No existe el ejercicio periodístico exento de riesgo –así sea el
riesgo siempre subestimado de hacer el ridículo– y no hay medio ni
informador que no haga sus propios cálculos: a veces, por mera
supervivencia, es conveniente escurrir el bulto ante el golpe inminente
y hay ocasiones en que el mejor reflejo defensivo es pasar al ataque.

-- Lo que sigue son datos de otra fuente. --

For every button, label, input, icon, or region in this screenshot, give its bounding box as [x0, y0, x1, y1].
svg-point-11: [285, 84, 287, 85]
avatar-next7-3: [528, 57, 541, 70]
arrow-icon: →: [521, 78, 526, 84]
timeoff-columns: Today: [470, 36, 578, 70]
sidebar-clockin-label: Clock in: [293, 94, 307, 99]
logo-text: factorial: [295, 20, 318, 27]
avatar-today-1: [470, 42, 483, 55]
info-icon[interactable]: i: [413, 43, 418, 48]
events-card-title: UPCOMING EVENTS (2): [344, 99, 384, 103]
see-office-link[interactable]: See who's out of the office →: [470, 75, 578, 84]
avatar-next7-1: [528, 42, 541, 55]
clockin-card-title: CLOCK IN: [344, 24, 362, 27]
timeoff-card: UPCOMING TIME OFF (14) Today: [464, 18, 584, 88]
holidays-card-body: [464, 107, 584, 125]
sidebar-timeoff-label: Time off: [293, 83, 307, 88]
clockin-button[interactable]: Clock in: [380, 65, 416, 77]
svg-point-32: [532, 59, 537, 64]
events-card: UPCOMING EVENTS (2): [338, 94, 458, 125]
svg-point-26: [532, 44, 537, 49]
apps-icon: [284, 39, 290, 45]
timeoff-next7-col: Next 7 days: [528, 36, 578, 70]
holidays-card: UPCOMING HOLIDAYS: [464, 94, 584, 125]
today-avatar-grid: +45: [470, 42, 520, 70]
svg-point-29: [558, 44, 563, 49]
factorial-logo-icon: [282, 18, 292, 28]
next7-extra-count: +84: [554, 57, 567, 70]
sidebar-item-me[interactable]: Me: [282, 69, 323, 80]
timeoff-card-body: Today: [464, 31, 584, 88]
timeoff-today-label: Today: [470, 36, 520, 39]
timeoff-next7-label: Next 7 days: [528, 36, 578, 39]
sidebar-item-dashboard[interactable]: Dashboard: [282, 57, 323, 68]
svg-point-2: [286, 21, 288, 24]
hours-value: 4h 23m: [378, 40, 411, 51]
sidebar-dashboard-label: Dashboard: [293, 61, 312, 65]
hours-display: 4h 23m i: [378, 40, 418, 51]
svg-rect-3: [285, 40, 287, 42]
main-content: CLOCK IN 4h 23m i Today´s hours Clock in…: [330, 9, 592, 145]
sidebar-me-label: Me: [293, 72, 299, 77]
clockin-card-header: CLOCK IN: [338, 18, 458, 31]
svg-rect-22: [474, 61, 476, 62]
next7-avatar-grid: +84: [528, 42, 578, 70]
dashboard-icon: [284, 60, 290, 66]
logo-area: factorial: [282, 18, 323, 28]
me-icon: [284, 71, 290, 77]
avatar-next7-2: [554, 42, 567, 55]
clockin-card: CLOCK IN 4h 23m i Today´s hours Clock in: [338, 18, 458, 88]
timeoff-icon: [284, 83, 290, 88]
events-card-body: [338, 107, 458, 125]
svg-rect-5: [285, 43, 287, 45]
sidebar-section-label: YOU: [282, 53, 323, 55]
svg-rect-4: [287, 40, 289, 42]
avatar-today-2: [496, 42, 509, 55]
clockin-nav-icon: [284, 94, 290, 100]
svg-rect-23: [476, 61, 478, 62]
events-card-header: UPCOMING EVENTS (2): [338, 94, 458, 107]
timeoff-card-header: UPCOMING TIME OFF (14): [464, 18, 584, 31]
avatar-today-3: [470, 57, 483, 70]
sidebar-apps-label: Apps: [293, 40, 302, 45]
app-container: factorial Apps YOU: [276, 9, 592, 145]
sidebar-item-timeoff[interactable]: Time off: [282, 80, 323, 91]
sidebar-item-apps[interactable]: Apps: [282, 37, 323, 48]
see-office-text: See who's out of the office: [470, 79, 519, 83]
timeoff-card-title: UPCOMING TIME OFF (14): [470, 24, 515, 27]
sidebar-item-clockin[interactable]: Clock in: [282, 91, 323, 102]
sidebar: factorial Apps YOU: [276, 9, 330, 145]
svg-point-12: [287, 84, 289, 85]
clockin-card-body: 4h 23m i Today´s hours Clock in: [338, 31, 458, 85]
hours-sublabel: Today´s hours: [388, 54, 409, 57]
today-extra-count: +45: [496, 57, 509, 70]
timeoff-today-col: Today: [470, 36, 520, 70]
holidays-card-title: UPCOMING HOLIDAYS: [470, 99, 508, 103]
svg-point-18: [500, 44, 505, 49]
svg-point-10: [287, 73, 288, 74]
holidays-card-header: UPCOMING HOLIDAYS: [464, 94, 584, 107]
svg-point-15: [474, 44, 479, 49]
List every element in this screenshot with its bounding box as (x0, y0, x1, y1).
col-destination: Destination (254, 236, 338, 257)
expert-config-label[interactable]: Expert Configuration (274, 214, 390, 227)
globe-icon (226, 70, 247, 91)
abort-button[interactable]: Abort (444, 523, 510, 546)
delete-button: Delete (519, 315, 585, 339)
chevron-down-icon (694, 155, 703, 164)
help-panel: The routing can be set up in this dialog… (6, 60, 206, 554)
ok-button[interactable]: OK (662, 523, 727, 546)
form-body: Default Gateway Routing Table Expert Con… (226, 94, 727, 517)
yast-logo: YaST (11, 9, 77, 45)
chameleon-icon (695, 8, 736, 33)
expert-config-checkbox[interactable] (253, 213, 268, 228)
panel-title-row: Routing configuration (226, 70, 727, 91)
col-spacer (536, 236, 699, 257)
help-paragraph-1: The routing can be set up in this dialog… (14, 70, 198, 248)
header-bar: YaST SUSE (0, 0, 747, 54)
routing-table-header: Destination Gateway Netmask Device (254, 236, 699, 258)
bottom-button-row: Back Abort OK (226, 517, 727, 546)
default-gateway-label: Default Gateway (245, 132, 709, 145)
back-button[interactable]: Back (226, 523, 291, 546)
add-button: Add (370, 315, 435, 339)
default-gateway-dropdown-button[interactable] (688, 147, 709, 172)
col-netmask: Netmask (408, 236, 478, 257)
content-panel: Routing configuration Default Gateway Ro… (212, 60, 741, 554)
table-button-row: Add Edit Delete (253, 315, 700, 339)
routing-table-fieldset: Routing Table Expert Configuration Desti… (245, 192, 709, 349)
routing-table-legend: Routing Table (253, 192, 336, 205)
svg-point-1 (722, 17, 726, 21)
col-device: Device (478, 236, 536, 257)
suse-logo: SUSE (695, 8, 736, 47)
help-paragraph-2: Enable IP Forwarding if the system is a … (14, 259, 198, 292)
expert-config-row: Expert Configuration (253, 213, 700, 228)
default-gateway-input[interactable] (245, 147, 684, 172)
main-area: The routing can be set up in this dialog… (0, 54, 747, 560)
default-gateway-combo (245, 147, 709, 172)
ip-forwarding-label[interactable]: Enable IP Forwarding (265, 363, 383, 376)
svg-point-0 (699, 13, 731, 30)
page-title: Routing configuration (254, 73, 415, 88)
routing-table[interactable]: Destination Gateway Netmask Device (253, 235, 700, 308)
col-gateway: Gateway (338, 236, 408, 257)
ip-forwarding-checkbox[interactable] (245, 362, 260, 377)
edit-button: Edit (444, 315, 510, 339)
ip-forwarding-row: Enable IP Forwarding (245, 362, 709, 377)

No hay reglas: el cálculo es único en cada medio y en cada periodista,
intransferible y plenamente respetable en cada caso. Estoy seguro de
que los directivos y colaboradores de Charlie Hebdo hicieron
su propio análisis y que, contra lo que pudiera parecer, sopesaron
cuidadosamente cada trazo y cada palabra que publicaban. Y creo que se
equivocaron porque no buscaban el martirio y, a diferencia de sus
verdugos, amaban la vida.
Los asesinos, en cambio, no calcularon nada de nada, por más que
hayan planificado meticulosamente la operación de exterminio. Su acción
fue una puñalada dolorosísima contra la libertad de la irreverencia y
la blasfemia, pero es también un favor inconmensurable a los racistas
islamófobos de Francia, a los halcones belicistas de
Washington y Bruselas, a los fabricantes de armas y a todos los
poderosos de Occidente que desean matenener a las sociedades musulmanas
en condiciones de inferioridad, saqueo, opresión y servidumbre.